= Missing (opera) =

2017 chamber opera

Missing is a 2017 chamber opera with a libretto by Marie Clements and music by Brian Current. Co-commissioned by Pacific Opera Victoria and City Opera Vancouver, its topic is missing and murdered Indigenous women.

==Development==
The libretto for the work was developed by Marie Clements prior to the selection of the composer. Four different composers were asked to set a portion of this libretto, and their settings were anonymized and sung before a jury to select the work's ultimate composer (Brian Current).

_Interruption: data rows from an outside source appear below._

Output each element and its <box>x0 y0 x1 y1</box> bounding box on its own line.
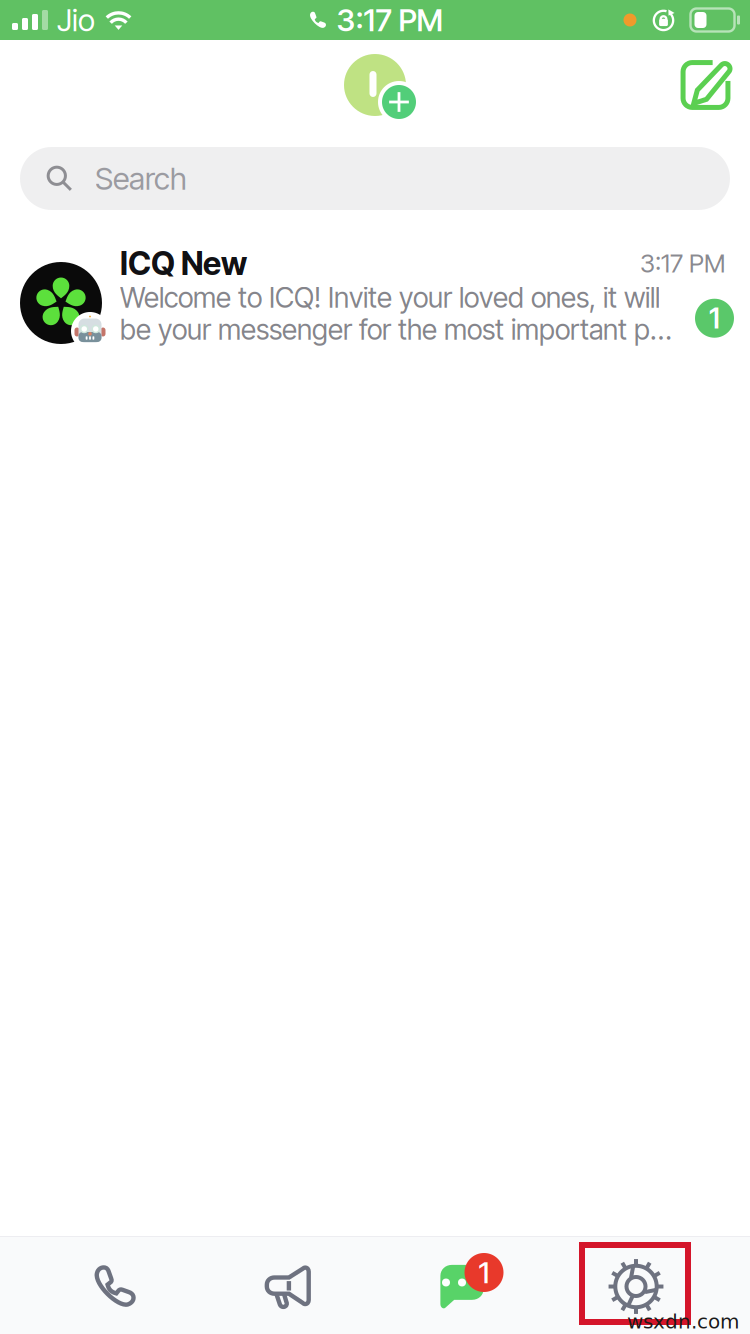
button[interactable]: Channels <box>201 1239 375 1334</box>
staticText: ICQ New <box>120 244 247 283</box>
staticText: 3:17 PM <box>640 248 725 279</box>
button[interactable]: New message <box>664 44 747 126</box>
staticText: Search <box>95 160 187 197</box>
button[interactable]: Profile <box>329 43 421 127</box>
button[interactable]: ICQ New <box>0 234 750 346</box>
staticText: 1 <box>709 301 720 335</box>
staticText: Jio <box>57 1 95 38</box>
button[interactable]: Calls <box>27 1239 201 1334</box>
staticText: 1 <box>478 1255 490 1290</box>
staticText: be your messenger for the most important… <box>120 313 672 346</box>
button[interactable]: Settings <box>549 1239 723 1334</box>
button[interactable]: Chats <box>375 1239 549 1334</box>
button[interactable]: Search <box>20 147 730 210</box>
staticText: wsxdn.com <box>627 1310 739 1333</box>
staticText: 3:17 PM <box>336 1 442 38</box>
staticText: Welcome to ICQ! Invite your loved ones, … <box>120 281 660 315</box>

The compositional style is spare, reminiscent of a "chamber music suite". It "eschews familiar operatic conventions such as showy arias, huge choruses and a linear plot". The opera is in English and Gitxsan, an indigenous language spoken in the traditional territory along much of the Highway of Tears.

==Performance history==
The opera's unofficial premiere in November 2017 was before the "community of the missing" in the Downtown Eastside of Vancouver, one of the opera's two settings. This was followed by a five-night run in each of Vancouver and Victoria later in the month. The show was directed by renowned Canadian director Peter Hinton-Davis.

In 2019 Pacific Opera Victoria remounted Missing, in partnership with the Victoria Native Friendship Centre, Prince George Native Friendship Centre, Regina Treaty/Status Indian Services, Regina Symphony Orchestra, and Prince George Symphony Orchestra. The performances took place in Victoria, Regina, and Prince George.

The United States première of Missing was presented by Anchorage Opera in March 2023.

==Synopsis==
The opera presents a dual narrative. The primary narrative focuses on Ava, a young white woman who is thrown into a tree during a car crash and sees the body of an indigenous woman known as "Native Girl". This experience makes such an impression on Ava that she adopts many elements of Gitxsan culture, and later sees the murder of Native Girl in her dreams. The secondary narrative focuses on the grief of Native Girl's brother and mother.

==Reception==
A review in Vancouver Magazine states that Missing "lays the foundation for a bridge between two cultural solitudes that must work together... to give birth to a new Canada". According to Opera Canada, "As an opera, Missing is under-written. As an important piece of theatre that builds over its short 80 minutes to a shatteringly emotional conclusion... [it] is something every Canadian should see".